Insurance

Life Insurance Calculator

Estimate the life insurance coverage your family needs using the DIME method.

Suggested coverage (DIME method)
$770,000
Income replacement
$500,000
Total before savings
$820,000

This is an estimate, not insurance advice. Your actual coverage needs, plan costs, and payouts depend on your policy, insurer, and personal situation.

How it works

DIME stands for Debt, Income, Mortgage, and Education — the four buckets most families need covered if a breadwinner is gone. You add them up, then subtract what you've already got saved or insured, and what's left is roughly the policy size to shop for.

The income piece usually drives the total. Multiply the annual income you'd want to replace by the number of years your family would lean on it — often until the kids are grown or a spouse reaches retirement. Ten years of a $50k salary is half a million dollars right there.

Debt and mortgage clear what your household owes so nobody inherits the payments, and the education line sets aside college or school costs. Subtracting existing savings and any coverage through work keeps you from over-buying a policy you don't need.

Frequently asked questions

What does DIME stand for?

Debt, Income, Mortgage, and Education.

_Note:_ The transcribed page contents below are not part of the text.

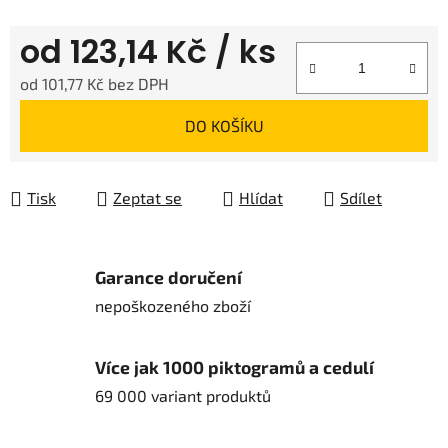
od
123,14 Kč
/ ks
od
101,77 Kč
bez DPH
Měrná cena:
DO KOŠÍKU
Tisk
Zeptat se
Hlídat
Sdílet
Garance doručení
nepoškozeného zboží
Více jak 1000 piktogramů a cedulí
69 000 variant produktů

You total those four needs, then subtract existing savings and coverage. It's a quick, widely used rule of thumb for sizing a term life policy without guesswork.

How many years of income should I replace?

A common choice is the number of years until your youngest child is independent or a spouse retires — often 10 to 20 years. Longer periods mean a bigger policy, so pick the horizon that matches your family's real dependence on that income.

Should I include my mortgage separately from other debt?

Yes. The calculator keeps them apart so you can enter your remaining mortgage balance in its own field and other debts — cards, car loans, student loans — in the debt field. Together they clear what your household owes.